You sell the stuff, you could care less what I think.

Just my humble opinion.

- Jiji
 

Hermitian

Active Member
I haven't tried your product but have used other fertilizers in the past in hydro that have humic acids. It leaves a brown residue on everything, from ph probe to container.
I agree that happens with general-purpose formulations -- especially those that are repackaged from 55-gallon drums normally sold to soil farmers. I have seen it myself.

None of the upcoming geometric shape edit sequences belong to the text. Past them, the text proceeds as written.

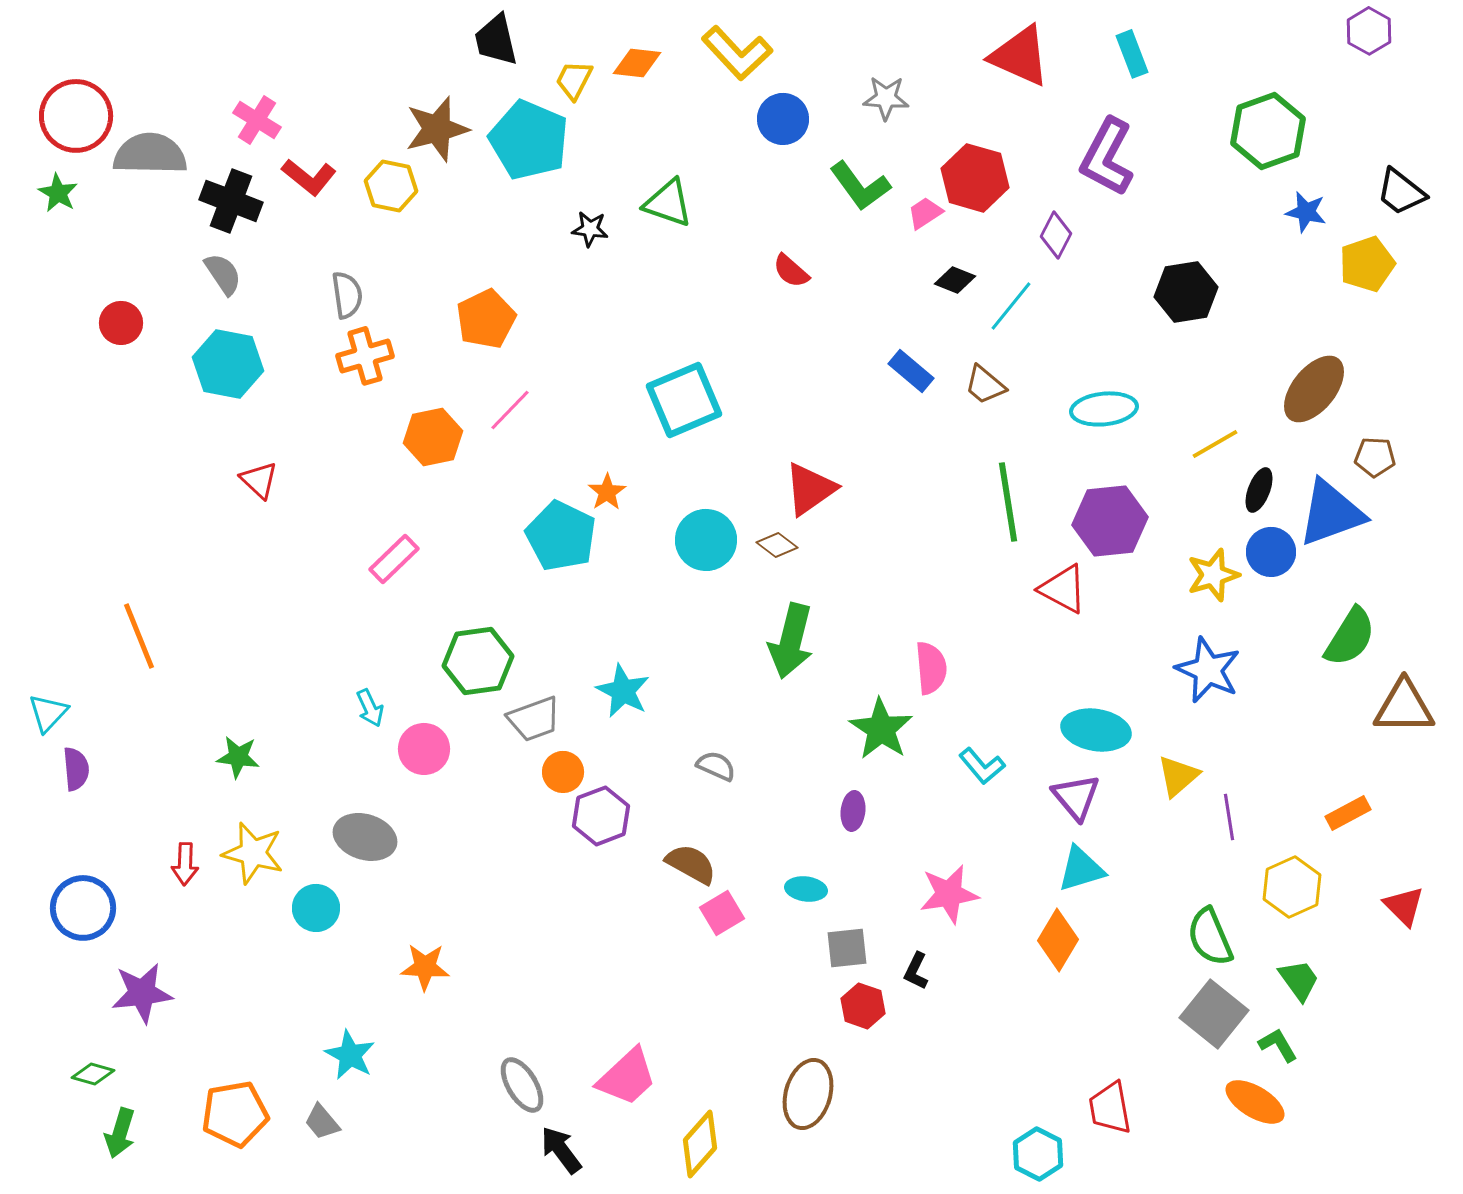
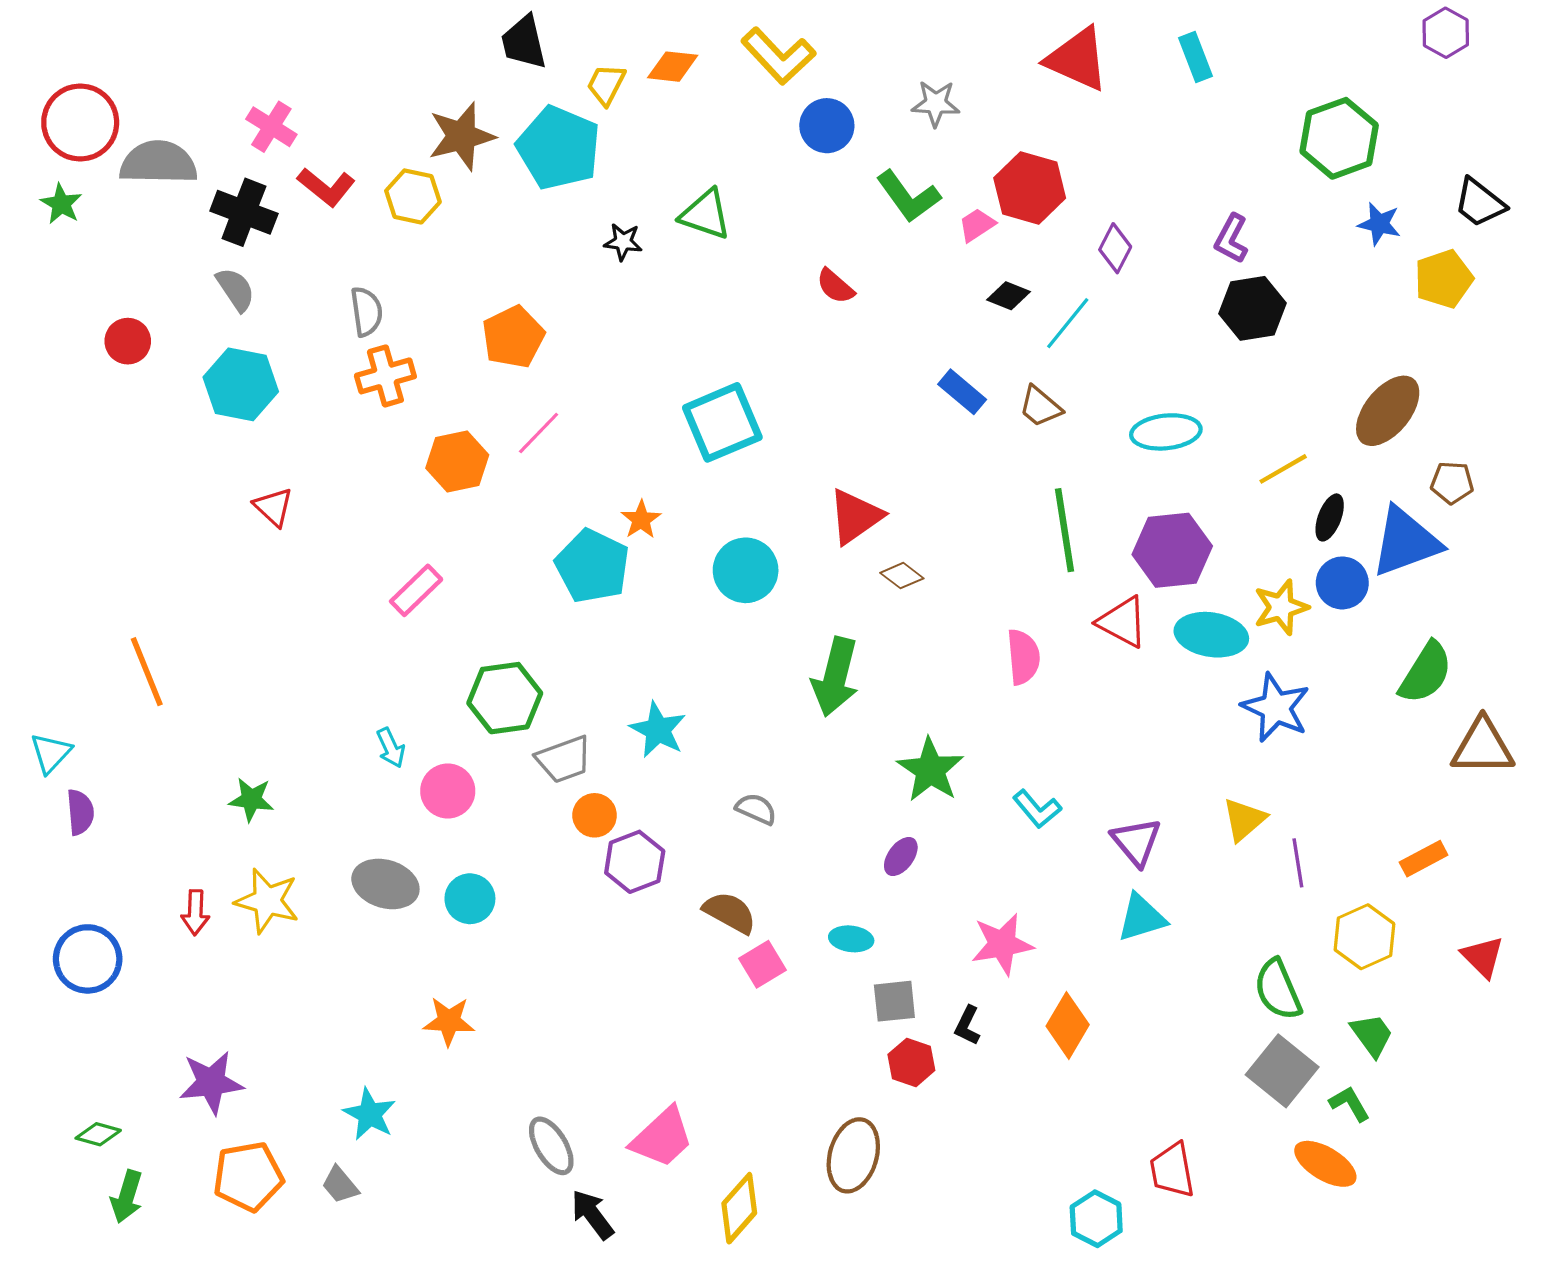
purple L-shape: (1107, 157) -> (1231, 239), moved, size x0.6
brown diamond: (777, 545) -> (902, 576), moved
pink semicircle: (931, 668) -> (1023, 657), moved
cyan ellipse: (1096, 730) -> (1211, 635), moved
purple ellipse: (853, 811) -> (901, 856), turned 30
cyan circle: (316, 908) -> (470, 899), moved
orange diamond: (1058, 940) -> (1068, 1025), moved
purple star: (142, 993) -> (211, 1083), moved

You sell the stuff, you could care less what I think.
That's far from true.
 

Hermitian

Active Member
... I recently weighed the two products (and Hawaiian Bud & Bloom). ...
I periodically send products to an agricultural lab for testing -- to verify the contents and obtain current density information (the density can vary from year-to-year depending on what buffer is being used). I send the products to the lab in unopened manufacturer's packaging.

Here's results for some of the products discussed here.
0-37-37 ; 0.717 lbs/cup
5-11-26 Tomato ; 0.633 lbs/cup
Maxi-Cal 10% ; 0.78 lbs/cup
SeaGrow 16-16-16 ; 0.55 lbs/cup
SeaGrow 4-26-26 ; 0.62 lbs/cup
Hawaiian Bud (Tiki Face) ; 0.562
 

rohis

Well-Known Member
Grow More's Bio-Cozyme is rocking my proverbial socks this grow.

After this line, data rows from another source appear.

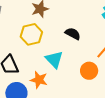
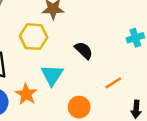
orange circle: (89, 71) -> (79, 107), moved

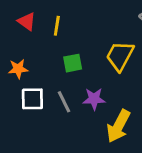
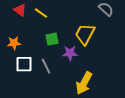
yellow line: (57, 26) -> (41, 13), turned -64
purple star: (94, 99) -> (70, 53), moved

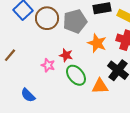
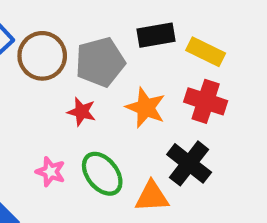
red star: (66, 55) -> (82, 112), moved
pink star: (48, 65) -> (50, 172), moved

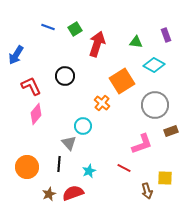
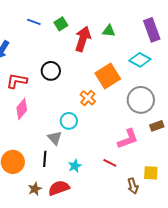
purple rectangle: (166, 35) -> (152, 30), size x1.6
green triangle: (136, 42) -> (109, 31), moved
red L-shape: (31, 86) -> (17, 81), turned -55

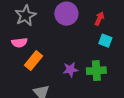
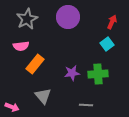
red arrow: (99, 19) -> (112, 22), moved
cyan square: (105, 41) -> (107, 44), turned 32

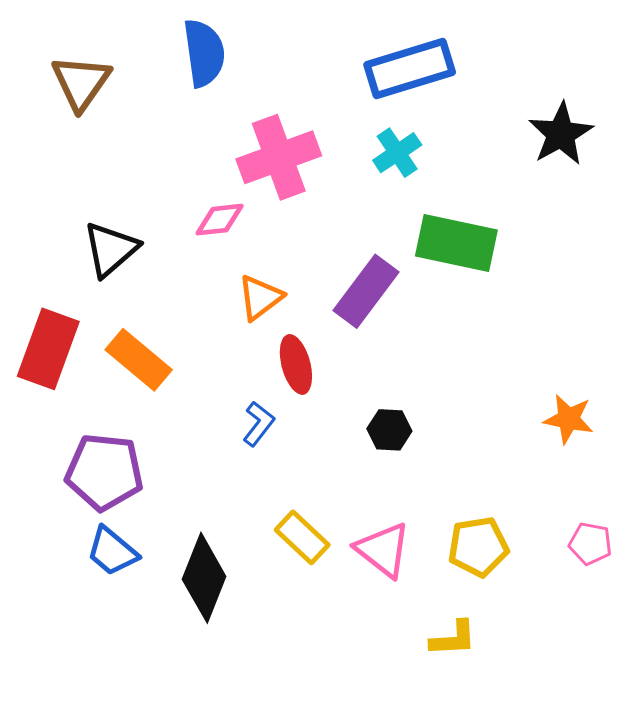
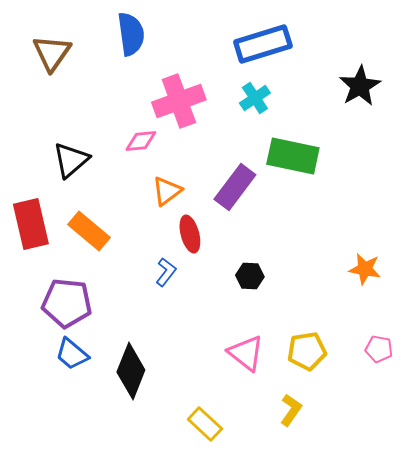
red rectangle: (48, 349) -> (31, 224), turned -33
yellow rectangle: (302, 537) -> (205, 424), moved
yellow L-shape: (453, 639) -> (291, 410), turned -52

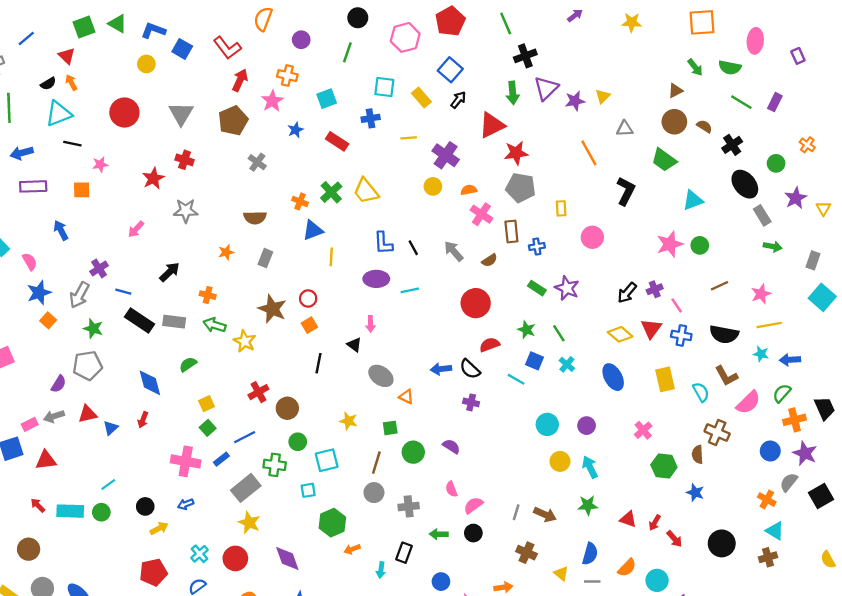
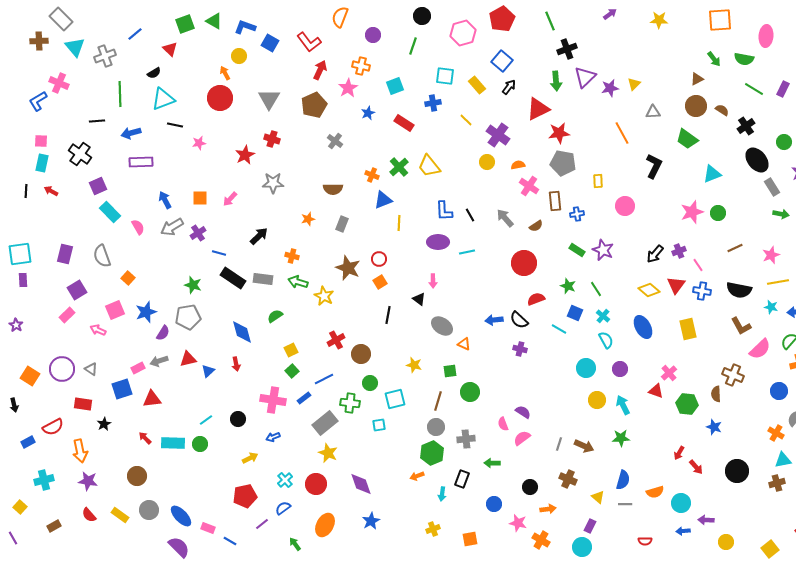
orange arrow: (71, 82) -> (225, 73), moved
yellow line: (409, 138) -> (466, 120), turned 48
orange square: (82, 190) -> (200, 198), moved
blue star: (39, 293) -> (146, 312), moved
gray arrow: (79, 295) -> (172, 227), moved, turned 30
orange square: (48, 320) -> (128, 278), moved
cyan semicircle: (701, 392) -> (606, 340), moved
red arrow: (143, 420) -> (236, 364), turned -32
purple semicircle: (451, 446) -> (523, 412), moved
black circle: (145, 506) -> (238, 419), moved
red triangle: (628, 519) -> (656, 391), moved
green hexagon: (332, 523) -> (432, 453), moved
cyan triangle: (775, 531) -> (783, 460), turned -42
black circle: (473, 533) -> (530, 487), moved
orange semicircle: (627, 568) -> (655, 492), turned 30

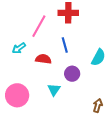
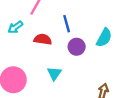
purple circle: (72, 74) -> (77, 47), moved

I've wasted 3 times as much money on an inferior enzyme product before.

That being said, it's the only Grow More I've used.

Im for sure going to try more of their stuff and see where it takes my crop in the future.
 

Hermitian

Active Member
Grow More's Bio-Cozyme is rocking my proverbial socks this grow.
It is certainly a good product. I think of it as their fourth generation hormone product. The fifth generation product is Grow More's reformulated "Jump Start" which in my trials was cheaper per dose and more effective. Consequently I removed BioCozyme from my inventory. I'd be interested in feedback (public or private conversation) from growers who have tried both, and also from experienced growers that would like to try a side-by-side comparison.
 

rohis

Well-Known Member
I would love to do a side by side with various enzymes on the market. So many people in the grow community aren't using enzymes, but that's certainly going to change over the next year or two when they see how helpful they can be.

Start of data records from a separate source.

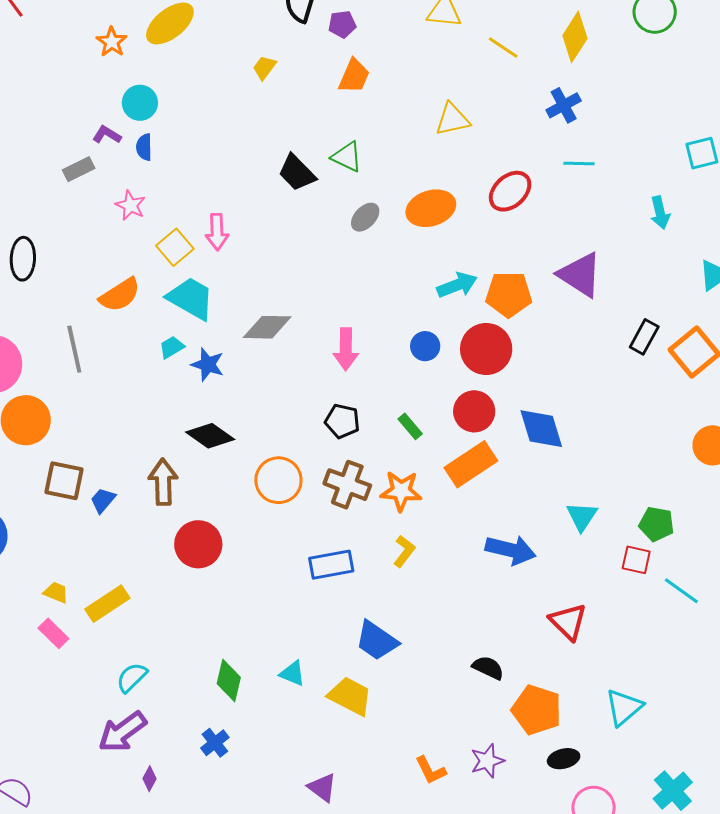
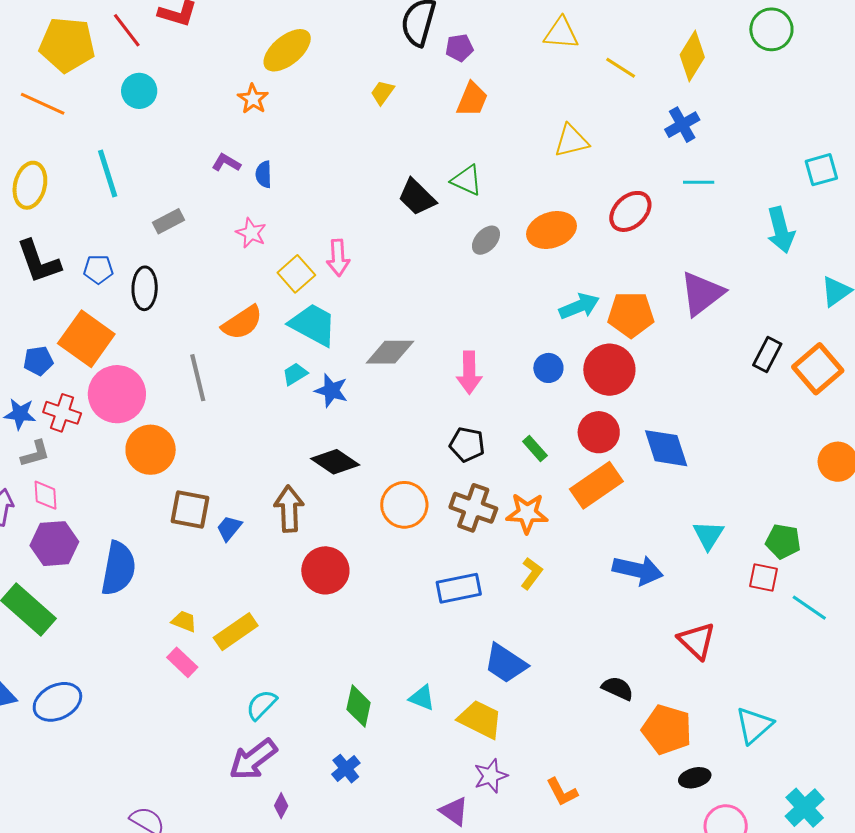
orange star: (112, 42) -> (253, 99), moved
cyan circle: (140, 103) -> (139, 91), moved
gray rectangle: (79, 169) -> (169, 221), moved
cyan arrow: (660, 213) -> (781, 230), size x1.4
purple triangle: (580, 275) -> (702, 294), turned 51
purple star: (487, 761) -> (491, 776), moved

The problem with doing enzyme side by sides is they are usually one of the most expensive 'bottled nutes' you can buy except for the grow more stuff, of course.
 

Hermitian

Active Member
Hmm ... in the agricultural world, enzyme products have been available for at least half a century.

The truth about enzyme products is that their main active ingredients are not enzymes but rather plant hormones, auxins and other plant growth regulators that increase or decrease specific enzyme production in plants. In particular when you see "contains extracts of alfalfa, barley, seaweed" -- this tells you that the product contains one or more natural extractions of triacontanol, gibberellins, IAA, etc. Not only is dosage key to getting desired results, but also the product needs to have these compounds in certain ratios to each other -- or risk sending the plant mixed messages. The extraction process is not simple on an industrial basis so the price can be high and the results -- although food grade are not "pharmaceutically clean". You'll also notice on the label that the quantities or concentrations of these extracts are often not listed because fertilizing labeling laws don't require it. Rather, only substances that are considered plant nutrients (primary NPK, secondary and micro mineral nutrients) are required to be listed in the minimum amount present. So the numbers you see in "Guaranteed Analysis" represent the "nutrient" analysis of the extracts (which is not their primary function) plus any minerals the manufacturer might have fortified the product with. For example, the iron and zinc present in Grow More's Jump Start is probably there to provide vigor during the enzyme production. Further, you might find some "non-plant food ingredients" listed which are part of the extracts but might not be part of the product function. This can be either for advertising purposes or to distract would-be copycats from deducing the product contents.